Thus, in terms of what might be considered "right action", the question is not which system of identity building is superior as indeed all systems of identity or lenses of identity have blind spots if used as an 𝑖𝑛𝑡𝑒𝑛𝑡𝑖𝑜𝑛𝑎𝑙 technology to build oneself. (Rather from culture as a self-sustaining machine as perhaps the authors would seem to invoke looking at the tech)
Practically, it is a question of whether one is motivated by constituitive validation and identity-reinforcement/building or if they are motivated by a clear apprehension of reality -whatever that happens to be.
No preference, no boundary, no blindness.
I think however the construct lens of "identity Technologies" for understanding the "real" motivation or intention of profilific communication has its limitations.
There is value to veracity in all information.
To conceptually cut up the different styles of deviations from "carefree wandering" or "curious truth seeking activity"
belies a neutrality of difference between what are effectively different modes of lying to oneself and others as a neutrality of value.
However, Does it really not make a difference whether the reason I decided to get this book and decided to read through it was motivated by a sincere or authentic interest in the material and a desire to understand the subject
or if the purposes of getting and reading the book were such that I could build myself as a more sophisticated person and have something to talk about in conversation with friends or online in a review of the book so as to market myself as a sophisticated thinker?
Is the reason for my rhetoric at present to be compelling?

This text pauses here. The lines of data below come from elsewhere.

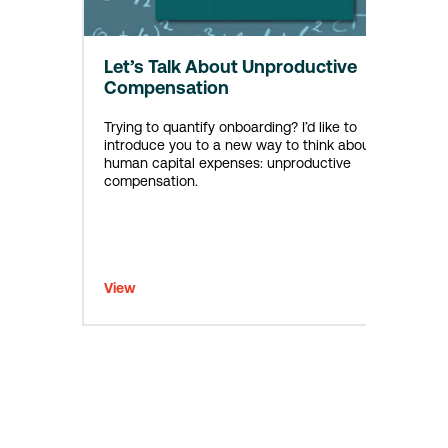
Let’s Talk About Unproductive
Compensation
Trying to quantify onboarding? I’d like to
introduce you to a new way to think about
human capital expenses: unproductive
compensation.
View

Why do I wish to be compelling?
What is the purpose of communication?
Is it to effectively transfer or point to understanding some sense of information accurately and efficiently?
Or is it to gain the external validation of the general peer? my close family and friends or even to validate my egoic sense of self that I've structured with great sophistication as true?
I think it has to be the former if the goal is truth.
Whether or not validation comes through any given system is secondary and after effects, whether a technology happens to be prolific or authentic or sincere-friendly is secondary to the matter of communication. These technologies if presumed to be operating BY persons rather than IN persons becomes a medium of communication rather than some kind of standard or test of fulfillment in and of itself.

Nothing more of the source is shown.